DATA TO USE =
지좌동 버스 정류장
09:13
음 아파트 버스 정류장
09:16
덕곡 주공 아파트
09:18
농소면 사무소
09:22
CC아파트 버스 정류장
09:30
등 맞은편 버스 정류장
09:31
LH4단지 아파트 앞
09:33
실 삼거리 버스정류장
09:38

WHAT THE TASK REQUIRES = Above are the records; retype them all without a single difference.

RESULT FOR THIS EXERCISE =
지좌동 버스 정류장
09:13
음 아파트 버스 정류장
09:16
덕곡 주공 아파트
09:18
농소면 사무소
09:22
CC아파트 버스 정류장
09:30
등 맞은편 버스 정류장
09:31
LH4단지 아파트 앞
09:33
실 삼거리 버스정류장
09:38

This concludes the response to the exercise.